Иду за водой, но предварительно осматриваю этаж: никого нет. Пусто и в трех примыкающих к нашей комнатах. Тут только что был сделан ремонт. Высокие, с богатой лепниной потолки, окна с фигурными рамами. Как все странно, как все странно… Вот в этой комнате был кабинет генерала Званецкого, Литкиного отца, вот в той — спальня, в этой, самой маленькой, жил адъютант генерала, весь затянутый в скрипучие ремни лейтенант Валерий Лосев, «Валерчик», как его презрительно звала Лита. А там, где сейчас работаем мы, была «музыкальная комната». Там огромный, черный, блестящий, на массивных тарелочках из литого стекла рояль стоял. Генеральша, Литкина мама, мощная, с сильными мужскими руками дама, военный хирург, на рояле играла и, попыхивая папиросой, пела густым, рокочущим голосом: «Ямщи-ик, не гони-и л-лашаде-ей…»
— Никого нет? Все спокойно? Возьмите трубку, — говорит Василий Митрофанович. — Но только про архив ни гу-гу!
— Если сможете, приезжайте сегодня к восемнадцати в кирху Юдиттен, — слышу я голос отца Анатолия, настоятеля создаваемой в городе православной церкви. — Будет небольшое, но торжество.
— Пока вы за водой ходили, мы тут какого-то графа обнаружили. — Василий Митрофанович поправляет очки и читает: «Бад-Мальбун, 12 января 1984 года. Копию снял Георг Штайн. Сообщение от „АОК-18“. 14 ноября сорок первого года.
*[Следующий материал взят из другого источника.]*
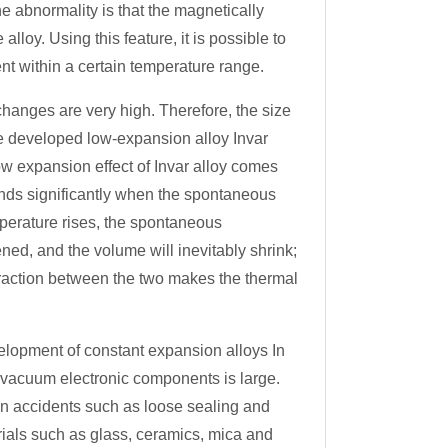
 abnormality is that the magnetically
lloy. Using this feature, it is possible to
nt within a certain temperature range.
hanges are very high. Therefore, the size
le developed low-expansion alloy Invar
ow expansion effect of Invar alloy comes
ands significantly when the spontaneous
perature rises, the spontaneous
ned, and the volume will inevitably shrink;
raction between the two makes the thermal
lopment of constant expansion alloys In
f vacuum electronic components is large.
en accidents such as loose sealing and
ials such as glass, ceramics, mica and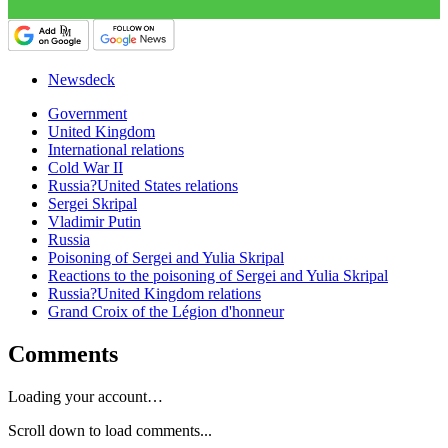
Newsdeck
Government
United Kingdom
International relations
Cold War II
Russia?United States relations
Sergei Skripal
Vladimir Putin
Russia
Poisoning of Sergei and Yulia Skripal
Reactions to the poisoning of Sergei and Yulia Skripal
Russia?United Kingdom relations
Grand Croix of the Légion d'honneur
Comments
Loading your account…
Scroll down to load comments...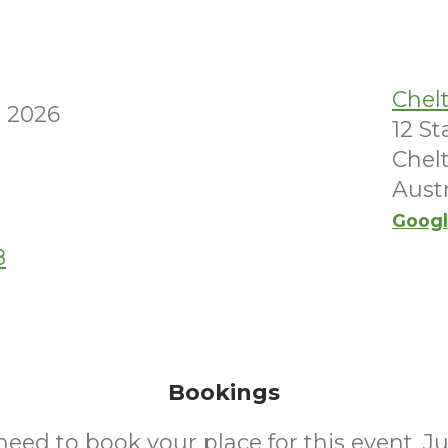
Chel
 2026
12 S
Chel
Austr
Googl
8
Bookings
need to book your place for this event. J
Графу, специалисту по искусству». Группе «О. Н. Г.» фон «К». Комнату не отдавать! Ускорить работы. Комнату отдать группе с полномочиями «ЭК». Подписи нет. Далее: «В Петергофе, упакованный в ящики, лежит дорогостоящий фарфор, охраняемый танковым дивизионом». Приписка. «Граф, специалист по искусству, уведомлен». Что все это должно означать, Авенир Петрович? Что такое «АОК-18»? 18-я армия генерал-полковника Кюхлера? «Граф, специалист по искусству»?
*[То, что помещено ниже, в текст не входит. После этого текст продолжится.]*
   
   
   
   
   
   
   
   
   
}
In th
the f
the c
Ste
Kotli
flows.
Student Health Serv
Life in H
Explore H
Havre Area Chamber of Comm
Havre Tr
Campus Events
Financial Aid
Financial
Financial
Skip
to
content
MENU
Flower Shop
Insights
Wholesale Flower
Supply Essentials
— Речь, я думаю, идет о группе графа Золмс-Лаубаха, — говорит полковник и достает из своего портфеля папку с бумагами. Раскрывает ее. — Тут у меня тоже кое-что собрано. Во-первых, в тех или иных документах упоминаются эти фамилии. И вот: газета «Брауншвейгер», в которой рассказывается о «Бернштайнциммер»: «Акция по вывозу Янтарной комнаты из Царского Села осуществили хауптман доктор Поензген и доктор граф Золмо-Лаубах». Это он и есть «граф, специалист по искусству», а доктор-хауптман Поензген — наверно, руководитель группы, посланной Кохом из Кенигсберга. Дайте-ка, — полковник забирает бумагу у Василия Митрофановича. — Собственно говоря, все ясно: «группа О. Н. Г.» фон «К» — одна из рот отряда особого назначения «Гамбург».
— «Гамбург»?
— Да, это отряд носил и такое кодовое название. И «фон „К“» — командир батальона особого назначения фон Кюнсберг. «Комнату отдать группе с полномочиями „ЭК“ — тут тоже все ясно: это группа Эриха Коха. Так, что дальше? Где все-таки сам граф-то, „специалист по искусству“?
— Что? Вам нужен граф? Есть граф, есть… Читаю документ № 324. Выписка из дневника боевых действий 18-й армии группы армий „Норд“ от 9 сентября сорок первого года, шестнадцать часов: „Полковник граф Золмс-Лаубах, которому было поручено захватить и уберечь предметы культуры и искусства Царского Села, дворца Екатерины, просит дать охрану для дворца, который слегка поврежден бомбовыми налетами и в данное время находится на переднем крае“. И дальше: „Наши войска только что замкнули кольцо вокруг миллионного Ленинграда. Царский замок (дворец) находился в зоне боев и досягаем для орудий кронштадтских фортов. Русские бомбы разбили большой зал, были выбиты все двери и окна. Не только ветер и дождь имели свободный доступ в замок, но и солдаты испанской „Голубой дивизии“. В помещении, где находилось „порнографическое“ собрание Екатерины…“ Полковник, что это еще за собрание?